The Future of Money – Does Money Have A Future?

Builds Upon: Why Unrest Will Continue To Grow In Industrialized Nations

As production becomes increasingly efficient and requires ever less labor, civilization is faced with a horrible dilemma—abundance.

Without scarcity, there can be no market.
Money deprived of a market is a goldfish flopping about after its bowl has been shattered.

For those who enjoy the benefits of money, unfettered abundance can only bring on a fate worse than death—to become perfectly ordinary with nothing to justify a sense of superiority or to distinguish oneself from the faceless crowd.

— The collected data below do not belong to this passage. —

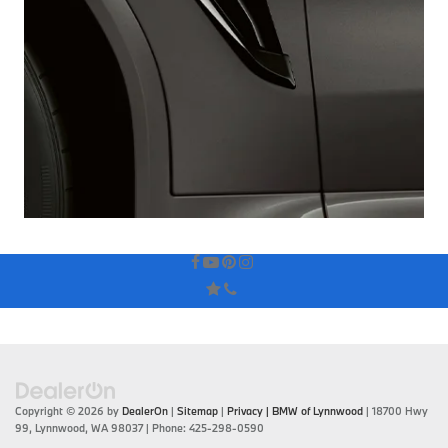
Copyright © 2026
by
DealerOn
|
Sitemap
|
Privacy
| BMW of Lynnwood
|
18700 Hwy
99,
Lynnwood,
WA
98037
| Phone:
425-298-0590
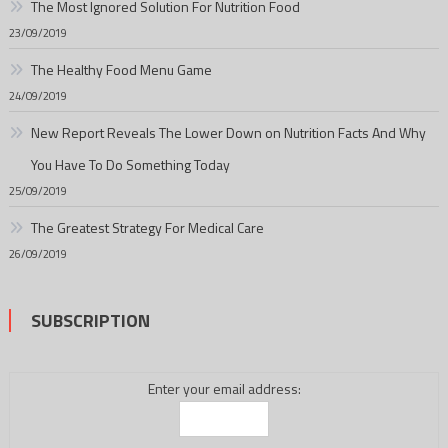
The Most Ignored Solution For Nutrition Food
23/09/2019
The Healthy Food Menu Game
24/09/2019
New Report Reveals The Lower Down on Nutrition Facts And Why
You Have To Do Something Today
25/09/2019
The Greatest Strategy For Medical Care
26/09/2019
SUBSCRIPTION
Enter your email address:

It takes a lifetime, even generations to accumulate money. A decrease in the importance of money would destroy gains won through years of labor and sacrifice. Many would lose their life’s work.
The incentives bring the wealthy to the obvious conclusion.
Efficiency in production cannot be allowed to result in indiscriminate abundance.
Scarcity must be maintained at all costs.

For most human beings, money is the shackles of slavery. It is always scarce and without it one cannot be considered a member of society or even a human being.
Ironically for this majority, as the production of goods becomes more efficient, money must become more scarce. If less people are needed to produce, less people are paid.

Thus wealthy people’s goal of maintaining the integrity of markets and the value of money is inimical to the interests of most people.
Abundance has resulted in zero sum conditions that pit the wealthy against everyone else as never before.

This is why we see a different sort of conflict developing. This time it is not about getting a slightly better deal under the existing system. It’s not even about unseating the wealthy and taking over the top of the pyramid.
The scope of what is happening here is far wider than most people yet understand.
The system itself is at stake.

Let us look at some possible new worlds:

1- The Powerful Stay In Power

There are only as many cattle as demand supports.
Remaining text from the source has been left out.